Analysis of long-term strain carriage

In the current study, we designate travellers as long-term strain carriers if the traveller carries the same ESBL-Ec strain at return from travel (T0) and 12 months thereafter (T12). We consider two isolates belonging to the same strain if they differ in a maximum of 25 SNP positions, normalized to an approximate genome length of 5 million base pairs [30].

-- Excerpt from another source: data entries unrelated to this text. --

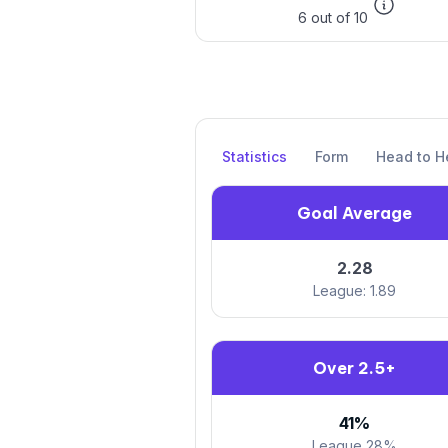
6 out of 10
Statistics
Form
Head to H
Goal Average
2.28
League: 1.89
Over 2.5+
41%
League 28%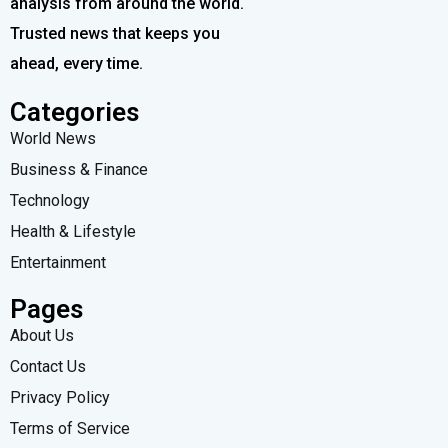
analysis from around the world.
Trusted news that keeps you
ahead, every time.
Categories
World News
Business & Finance
Technology
Health & Lifestyle
Entertainment
Pages
About Us
Contact Us
Privacy Policy
Terms of Service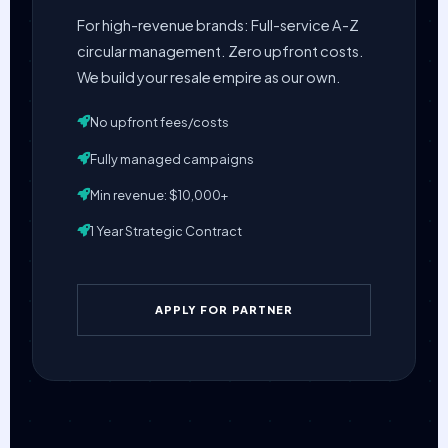
For high-revenue brands: Full-service A-Z
circular management. Zero upfront costs.
We build your resale empire as our own.
No upfront fees/costs
Fully managed campaigns
Min revenue: $10,000+
1 Year Strategic Contract
APPLY FOR PARTNER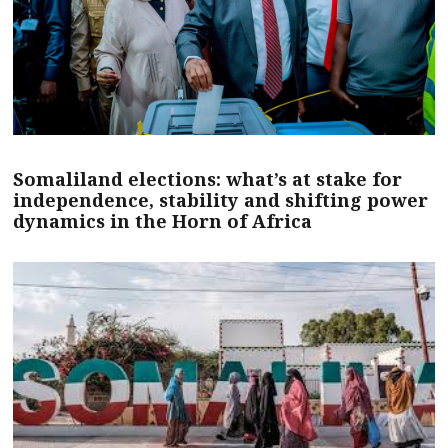
Somaliland elections: what’s at stake for
independence, stability and shifting power
dynamics in the Horn of Africa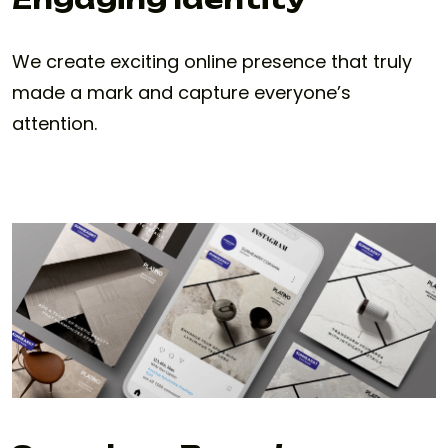
We create exciting online presence that truly
made a mark and capture everyone’s
attention.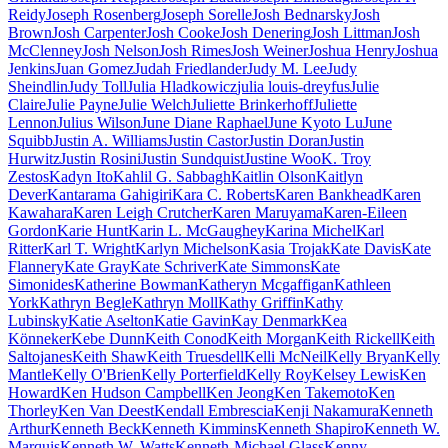
Reidy
Joseph Rosenberg
Joseph Sorelle
Josh Bednarsky
Josh
Brown
Josh Carpenter
Josh Cooke
Josh Denering
Josh Littman
Josh
McClenney
Josh Nelson
Josh Rimes
Josh Weiner
Joshua Henry
Joshua
Jenkins
Juan Gomez
Judah Friedlander
Judy M. Lee
Judy
Sheindlin
Judy Toll
Julia Hladkowicz
julia louis-dreyfus
Julie
Claire
Julie Payne
Julie Welch
Juliette Brinkerhoff
Juliette
Lennon
Julius Wilson
June Diane Raphael
June Kyoto Lu
June
Squibb
Justin A. Williams
Justin Castor
Justin Doran
Justin
Hurwitz
Justin Rosini
Justin Sundquist
Justine Woo
K. Troy
Zestos
Kadyn Ito
Kahlil G. Sabbagh
Kaitlin Olson
Kaitlyn
Dever
Kantarama Gahigiri
Kara C. Roberts
Karen Bankhead
Karen
Kawahara
Karen Leigh Crutcher
Karen Maruyama
Karen-Eileen
Gordon
Karie Hunt
Karin L. McGaughey
Karina Michel
Karl
Ritter
Karl T. Wright
Karlyn Michelson
Kasia Trojak
Kate Davis
Kate
Flannery
Kate Gray
Kate Schriver
Kate Simmons
Kate
Simonides
Katherine Bowman
Katheryn Mcgaffigan
Kathleen
York
Kathryn Begle
Kathryn Moll
Kathy Griffin
Kathy
Lubinsky
Katie Aselton
Katie Gavin
Kay Denmark
Kea
Könneker
Kebe Dunn
Keith Conod
Keith Morgan
Keith Rickell
Keith
Saltojanes
Keith Shaw
Keith Truesdell
Kelli McNeil
Kelly Bryan
Kelly
Mantle
Kelly O'Brien
Kelly Porterfield
Kelly Roy
Kelsey Lewis
Ken
Howard
Ken Hudson Campbell
Ken Jeong
Ken Takemoto
Ken
Thorley
Ken Van Deest
Kendall Embrescia
Kenji Nakamura
Kenneth
Arthur
Kenneth Beck
Kenneth Kimmins
Kenneth Shapiro
Kenneth W.
Marquis
Kenneth W. Watts
Kenneth-Michael Glass
Kenny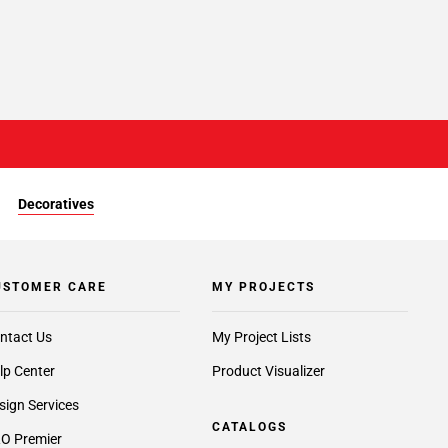
Decoratives
USTOMER CARE
MY PROJECTS
ntact Us
My Project Lists
lp Center
Product Visualizer
sign Services
CATALOGS
O Premier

To assess SNP differences, we used Snippy v4.4.5 (https://github.com/tseemann/snippy) to map cleaned reads on appropriate reference genomes. We used ReferenceSeeker v1.6.3 [31] to identify appropriate reference genome per multilocus sequence type (MLST). Selected reference genomes and genome alignment lengths are available in Table S1. IQtree v1.6.12 [32] was used to infer a phylogeny for each alignment, using Modelfinder to automatically select an appropriate model [33]. ClonalFrameML v1.12 [34] was used to detect recombination events in the alignments, which were subsequently masked using maskrc-svg v0.5 (https://github.com/kwongj/maskrc-svg). A modified version of snp-dists v0.7.0 (https://github.com/boasvdp/snp-dists) was used to count SNP differences and alignment lengths. To approximate the number of genome-wide SNPs, the absolute number of SNPs was normalized to an approximately normal genome length of 5 Mb [30].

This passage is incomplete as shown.